Brisbane-based historian and academic Prof Sarvadaman Singh is thrilled to be named in this year’s Australia Day Honours list.
“I’m very happy to be honoured by a country that I chose to move to and call my own; it’s a matter of great gratification to have my work recognised,” he told Indian Link.
He taught Asian and South East Asian history at the University of Queensland until he retired in 1999.
“I taught courses at university and delivered public lectures on the art, culture, philosophy and religion of India and other Asian countries, and supervised research,” he said.
He has been Director of the Institute of Asian Studies in Brisbane since 2001.
Prof. Singh studied at the University of Lucknow and then took a PhD from the University of London. After teaching at various universities in northern India in senior positions, he moved to the University of Queensland in 1975 where he took a second PhD.
A prolific writer, Prof. Singh’s works have been of interest to the academic community as well as the general public. A wide array of topics caught his attention as subject matter, including his native Lucknow, ancient Indian warfare, polyandry in ancient India, contemporary art, architecture and diasporic Indians.
He is particularly proud of his latest work Understanding Gandhi: A Mahatma in the Making 1869-1914 (Vij Books India, 2018), produced in time for the 150th anniversary of the birth of Mahatma Gandhi.
“I urge you to read it,” he said. “I know there’s much written about Gandhi already, but I have something new to say about him. I view the book as a service to Gandhi and to the nation.”
Prof. Singh observed that in recent years there has been a downgradation of Indian studies at Australia’s universities. “At a time when Australia wants to engage economically with India more than they did before, there’s just not enough attention to the study of its civilisation any more. They’ve scuttled that early legacy, and that is saddening.”
Perhaps this is the lack he is attempting to fill at the Institute of Asian Studies, by stimulating a deeper awareness about Asia and India.
“The lectures we organise are given and attended by academics as well as others who have an intellectual curiosity about the world around them,” he revealed.
How does Prof. Singh hope to use his OAM honour, going forward? “I’d like to keep serving the community.

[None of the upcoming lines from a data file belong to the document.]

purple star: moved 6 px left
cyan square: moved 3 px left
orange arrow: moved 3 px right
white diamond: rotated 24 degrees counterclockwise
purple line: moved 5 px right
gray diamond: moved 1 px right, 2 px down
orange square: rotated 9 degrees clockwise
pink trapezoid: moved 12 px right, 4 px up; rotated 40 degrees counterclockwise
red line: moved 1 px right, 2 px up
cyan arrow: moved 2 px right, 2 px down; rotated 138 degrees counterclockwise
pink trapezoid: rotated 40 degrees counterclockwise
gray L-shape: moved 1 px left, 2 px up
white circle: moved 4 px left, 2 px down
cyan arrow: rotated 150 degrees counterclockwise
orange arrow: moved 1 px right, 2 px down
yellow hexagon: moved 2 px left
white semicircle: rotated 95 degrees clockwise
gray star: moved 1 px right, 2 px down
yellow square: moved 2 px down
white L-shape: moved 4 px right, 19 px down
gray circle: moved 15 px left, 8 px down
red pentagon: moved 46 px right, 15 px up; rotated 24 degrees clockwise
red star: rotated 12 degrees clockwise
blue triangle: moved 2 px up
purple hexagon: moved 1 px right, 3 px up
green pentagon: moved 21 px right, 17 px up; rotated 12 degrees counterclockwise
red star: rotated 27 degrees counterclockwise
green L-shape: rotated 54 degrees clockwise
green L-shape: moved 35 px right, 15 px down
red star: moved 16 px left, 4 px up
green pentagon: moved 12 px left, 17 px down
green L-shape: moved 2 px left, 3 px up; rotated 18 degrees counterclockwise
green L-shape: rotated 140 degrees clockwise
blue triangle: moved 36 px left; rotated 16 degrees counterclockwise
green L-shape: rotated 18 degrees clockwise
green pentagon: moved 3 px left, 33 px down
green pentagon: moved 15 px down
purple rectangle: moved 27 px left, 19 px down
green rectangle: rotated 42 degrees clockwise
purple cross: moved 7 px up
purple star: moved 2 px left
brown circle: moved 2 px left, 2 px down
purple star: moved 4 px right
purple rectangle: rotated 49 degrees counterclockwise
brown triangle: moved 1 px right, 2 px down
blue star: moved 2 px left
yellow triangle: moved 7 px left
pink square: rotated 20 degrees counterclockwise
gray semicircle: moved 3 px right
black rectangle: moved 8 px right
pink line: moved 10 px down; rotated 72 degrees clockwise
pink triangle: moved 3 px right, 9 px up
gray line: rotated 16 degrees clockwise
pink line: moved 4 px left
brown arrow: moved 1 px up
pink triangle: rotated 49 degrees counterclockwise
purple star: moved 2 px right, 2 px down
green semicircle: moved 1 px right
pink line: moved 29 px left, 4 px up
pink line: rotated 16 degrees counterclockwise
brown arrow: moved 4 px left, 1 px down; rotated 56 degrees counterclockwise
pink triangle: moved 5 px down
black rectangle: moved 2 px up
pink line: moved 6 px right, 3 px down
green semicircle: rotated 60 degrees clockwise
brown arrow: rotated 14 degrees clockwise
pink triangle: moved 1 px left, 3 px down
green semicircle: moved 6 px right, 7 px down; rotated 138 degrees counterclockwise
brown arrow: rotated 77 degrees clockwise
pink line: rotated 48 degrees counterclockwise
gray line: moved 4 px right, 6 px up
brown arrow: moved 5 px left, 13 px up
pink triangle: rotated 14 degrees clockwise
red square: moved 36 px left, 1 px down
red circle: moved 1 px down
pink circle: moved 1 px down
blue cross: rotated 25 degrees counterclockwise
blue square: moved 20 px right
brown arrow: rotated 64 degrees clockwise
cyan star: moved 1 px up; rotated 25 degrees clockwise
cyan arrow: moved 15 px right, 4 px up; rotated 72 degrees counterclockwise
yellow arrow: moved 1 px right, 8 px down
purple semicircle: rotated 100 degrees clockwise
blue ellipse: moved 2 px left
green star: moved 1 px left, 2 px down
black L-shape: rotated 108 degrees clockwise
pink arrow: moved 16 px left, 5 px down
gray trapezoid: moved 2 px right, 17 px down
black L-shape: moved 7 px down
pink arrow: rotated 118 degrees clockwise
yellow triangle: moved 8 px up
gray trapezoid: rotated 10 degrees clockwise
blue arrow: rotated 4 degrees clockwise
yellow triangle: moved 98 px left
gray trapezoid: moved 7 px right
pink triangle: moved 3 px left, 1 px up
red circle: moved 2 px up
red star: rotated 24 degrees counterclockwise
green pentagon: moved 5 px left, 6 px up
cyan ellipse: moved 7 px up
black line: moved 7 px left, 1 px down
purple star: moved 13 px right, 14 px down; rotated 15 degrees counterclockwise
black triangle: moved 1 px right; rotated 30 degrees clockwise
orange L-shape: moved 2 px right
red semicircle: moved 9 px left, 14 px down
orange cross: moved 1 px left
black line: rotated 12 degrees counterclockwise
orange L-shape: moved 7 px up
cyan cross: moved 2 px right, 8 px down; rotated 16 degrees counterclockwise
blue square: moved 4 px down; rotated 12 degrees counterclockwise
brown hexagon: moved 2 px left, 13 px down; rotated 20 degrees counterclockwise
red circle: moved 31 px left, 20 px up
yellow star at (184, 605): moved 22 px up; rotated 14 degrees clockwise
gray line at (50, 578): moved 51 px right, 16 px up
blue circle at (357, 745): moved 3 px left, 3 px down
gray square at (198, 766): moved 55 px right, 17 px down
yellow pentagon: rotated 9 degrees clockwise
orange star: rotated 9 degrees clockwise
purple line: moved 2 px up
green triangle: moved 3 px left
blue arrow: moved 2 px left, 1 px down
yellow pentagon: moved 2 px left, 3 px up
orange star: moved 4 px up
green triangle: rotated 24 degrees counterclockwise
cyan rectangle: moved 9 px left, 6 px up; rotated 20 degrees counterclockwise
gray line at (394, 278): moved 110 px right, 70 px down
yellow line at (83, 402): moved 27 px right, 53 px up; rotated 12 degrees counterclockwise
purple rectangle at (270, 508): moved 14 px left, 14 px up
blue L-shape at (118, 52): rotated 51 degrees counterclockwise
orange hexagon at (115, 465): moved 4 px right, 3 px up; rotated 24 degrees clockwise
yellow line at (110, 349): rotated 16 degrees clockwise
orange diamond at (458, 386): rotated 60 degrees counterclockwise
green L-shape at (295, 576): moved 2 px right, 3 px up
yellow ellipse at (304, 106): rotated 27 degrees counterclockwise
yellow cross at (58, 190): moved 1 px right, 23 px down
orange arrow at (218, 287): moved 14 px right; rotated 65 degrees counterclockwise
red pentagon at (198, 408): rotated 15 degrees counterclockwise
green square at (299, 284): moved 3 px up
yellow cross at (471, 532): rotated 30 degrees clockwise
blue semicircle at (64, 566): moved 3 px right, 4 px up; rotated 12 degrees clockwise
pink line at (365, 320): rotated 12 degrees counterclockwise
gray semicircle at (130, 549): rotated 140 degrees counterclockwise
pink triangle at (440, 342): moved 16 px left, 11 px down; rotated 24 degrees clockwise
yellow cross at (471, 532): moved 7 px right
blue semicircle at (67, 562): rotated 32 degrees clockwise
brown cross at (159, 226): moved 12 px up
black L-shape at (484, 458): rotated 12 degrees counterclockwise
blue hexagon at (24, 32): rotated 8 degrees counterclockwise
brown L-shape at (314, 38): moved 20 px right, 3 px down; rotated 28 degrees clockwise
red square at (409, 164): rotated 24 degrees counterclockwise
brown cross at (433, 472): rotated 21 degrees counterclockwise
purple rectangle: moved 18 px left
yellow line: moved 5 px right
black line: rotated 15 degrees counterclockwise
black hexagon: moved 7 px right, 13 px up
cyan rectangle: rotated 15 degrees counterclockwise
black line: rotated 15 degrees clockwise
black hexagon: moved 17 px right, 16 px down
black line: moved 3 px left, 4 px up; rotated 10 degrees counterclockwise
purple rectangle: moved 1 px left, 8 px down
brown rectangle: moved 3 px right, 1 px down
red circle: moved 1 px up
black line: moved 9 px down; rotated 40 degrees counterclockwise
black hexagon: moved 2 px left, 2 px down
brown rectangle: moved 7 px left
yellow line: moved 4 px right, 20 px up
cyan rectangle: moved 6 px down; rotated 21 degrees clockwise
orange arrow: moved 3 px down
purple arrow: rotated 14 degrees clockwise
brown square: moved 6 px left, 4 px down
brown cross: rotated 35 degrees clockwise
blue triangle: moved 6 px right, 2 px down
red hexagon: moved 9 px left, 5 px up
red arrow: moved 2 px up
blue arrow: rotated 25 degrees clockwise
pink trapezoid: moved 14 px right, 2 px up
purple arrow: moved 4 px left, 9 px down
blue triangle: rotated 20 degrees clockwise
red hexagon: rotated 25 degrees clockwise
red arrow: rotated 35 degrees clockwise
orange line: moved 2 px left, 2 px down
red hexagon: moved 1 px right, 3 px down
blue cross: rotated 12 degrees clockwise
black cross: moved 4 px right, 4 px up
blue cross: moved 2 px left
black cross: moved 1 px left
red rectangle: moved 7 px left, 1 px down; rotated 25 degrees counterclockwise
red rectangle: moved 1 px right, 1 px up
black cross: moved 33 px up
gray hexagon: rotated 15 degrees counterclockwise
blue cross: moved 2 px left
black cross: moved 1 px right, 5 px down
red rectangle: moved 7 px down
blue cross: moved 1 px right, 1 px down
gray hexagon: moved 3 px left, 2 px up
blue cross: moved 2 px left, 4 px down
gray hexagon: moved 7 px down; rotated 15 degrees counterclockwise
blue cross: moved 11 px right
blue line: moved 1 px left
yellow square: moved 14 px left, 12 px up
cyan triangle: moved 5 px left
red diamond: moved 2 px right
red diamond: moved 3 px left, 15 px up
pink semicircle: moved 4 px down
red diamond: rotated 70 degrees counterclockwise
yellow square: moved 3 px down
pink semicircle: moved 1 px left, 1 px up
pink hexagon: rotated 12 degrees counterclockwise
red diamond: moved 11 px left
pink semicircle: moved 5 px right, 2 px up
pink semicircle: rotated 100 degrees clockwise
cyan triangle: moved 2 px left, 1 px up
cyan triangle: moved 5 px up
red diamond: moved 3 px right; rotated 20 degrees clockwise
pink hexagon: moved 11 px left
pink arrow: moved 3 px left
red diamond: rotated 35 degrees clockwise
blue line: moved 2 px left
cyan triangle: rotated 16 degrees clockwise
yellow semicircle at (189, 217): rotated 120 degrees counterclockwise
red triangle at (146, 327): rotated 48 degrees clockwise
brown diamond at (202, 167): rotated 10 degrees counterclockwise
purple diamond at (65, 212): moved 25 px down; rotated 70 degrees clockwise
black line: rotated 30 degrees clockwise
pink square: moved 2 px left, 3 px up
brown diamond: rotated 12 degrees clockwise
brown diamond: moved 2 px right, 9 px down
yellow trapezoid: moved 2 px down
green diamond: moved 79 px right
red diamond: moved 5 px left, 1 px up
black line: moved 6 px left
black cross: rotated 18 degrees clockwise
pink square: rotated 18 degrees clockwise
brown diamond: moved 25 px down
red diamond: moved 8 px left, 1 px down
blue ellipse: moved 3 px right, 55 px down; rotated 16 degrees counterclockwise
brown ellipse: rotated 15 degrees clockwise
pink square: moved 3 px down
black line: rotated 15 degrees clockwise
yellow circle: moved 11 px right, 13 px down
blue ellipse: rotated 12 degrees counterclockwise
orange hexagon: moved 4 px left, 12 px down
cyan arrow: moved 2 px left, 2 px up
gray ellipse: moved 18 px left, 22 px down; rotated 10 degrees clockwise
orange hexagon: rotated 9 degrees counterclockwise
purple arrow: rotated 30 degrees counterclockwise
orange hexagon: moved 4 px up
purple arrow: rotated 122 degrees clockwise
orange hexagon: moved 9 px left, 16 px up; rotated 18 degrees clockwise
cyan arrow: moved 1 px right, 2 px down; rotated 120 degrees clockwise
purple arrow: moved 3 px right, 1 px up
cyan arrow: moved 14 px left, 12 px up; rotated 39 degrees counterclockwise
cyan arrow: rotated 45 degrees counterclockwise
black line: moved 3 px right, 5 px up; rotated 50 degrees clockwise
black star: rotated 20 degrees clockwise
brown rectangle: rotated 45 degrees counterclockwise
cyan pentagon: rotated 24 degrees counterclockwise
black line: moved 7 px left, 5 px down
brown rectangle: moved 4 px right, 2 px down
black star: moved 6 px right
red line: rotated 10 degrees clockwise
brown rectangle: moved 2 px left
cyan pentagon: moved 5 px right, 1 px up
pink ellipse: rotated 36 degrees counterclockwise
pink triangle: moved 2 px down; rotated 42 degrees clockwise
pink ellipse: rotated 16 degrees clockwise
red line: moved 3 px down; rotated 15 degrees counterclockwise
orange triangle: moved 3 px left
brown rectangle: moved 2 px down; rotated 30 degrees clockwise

To continue contributing to my knowledge area and thereby increasing the understanding of – and goodwill for – India.”
Within the Indian community in Queensland, Prof. Singh has had high profile. He served as the Honorary Consul of India in Queensland from 2003 to 2011. Before that, he founded the Indian Cultural Association in 1982, and was the President of the Asian Australian Action Committee, 1984-1986.
To new migrants, Prof. Singh has this to say: “Come and live here in peace. Learn. Adjust. Be honest and sincere. And don’t waste your time.”